What’s been your profession highlight thus far?

Shunsuke Meguro: I haven’t achieved anything yet, but I like shows, so I used to be very joyful once I did the lead hair for one brand for the primary time at Paris Fashion Week.

Describe your beauty aesthetic in three words.

Shunsuke Meguro: Anger. Pure. Intention.

Which fictional character do you most relate to?

Shunsuke Meguro: I can’t consider a fictional character, but I sympathise with the video game designer Hideo Kojima. He said, ‘I need to be remembered for what I even have achieved, not for my title. I need to spend the remaining of my life on my mission, not on my title.’ This thought is similar to the theme of my life.

What’s your favourite look of all time? 

Shunsuke Meguro: I like women with very short, minimal hair. Since the useless things are scraped off and the person’s personality is revealed.

What’s your current obsession?

Shunsuke Meguro: Exploring commonalities between self-expression and helping others express themselves.

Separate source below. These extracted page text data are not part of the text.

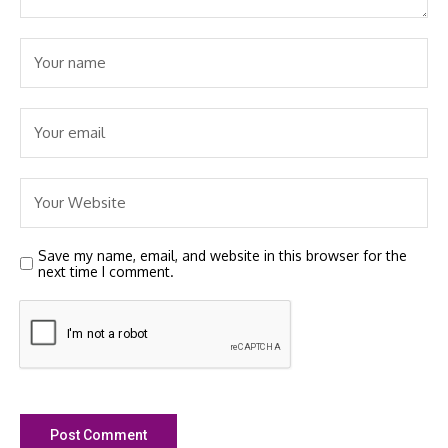
Save my name, email, and website in this browser for the
next time I comment.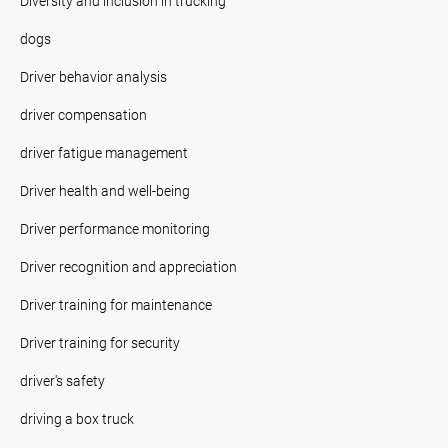
Diversity and inclusion in trucking
dogs
Driver behavior analysis
driver compensation
driver fatigue management
Driver health and well-being
Driver performance monitoring
Driver recognition and appreciation
Driver training for maintenance
Driver training for security
driver's safety
driving a box truck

Are you optimistic concerning the future?

Shunsuke Meguro: I’m pessimistic concerning the future. Especially on this era, resulting from the influence of social media and Covid, people have turn out to be aware of loneliness. It is alleged that there aren’t any rules in fashion, but the truth is there are various invisible rules that unconsciously bind us. What’s diversity? This doesn’t negate the present movement inside fashion. It implies that it’s dangerous for many individuals to follow a certain idea without considering. I feel that it will be significant for everyone to pay attention to the masses and face their inner self and have their very own thoughts in the longer term, especially within the work of constructing things.

What’s the longer term of beauty?

Shunsuke Meguro: Embracing different sorts of beauty without sticking to your personal ideas. I feel it will be significant to check history and create a vision for the longer term, not the current.

You have got to switch a part of your body with that of an animal or a mythological creature. What do you go for?

Shunsuke Meguro: I need to go for a ‘Hydra’ because a Hydra is a freshwater invertebrate that’s theoretically immortal.

You have got the flexibility to live in a video game. Which wouldn’t it be?

Shunsuke Meguro: All video games could be continued, so it’s all attractive, but in the sport Death Stranding there’s a world in between heaven and hell, so I’d wish to see that.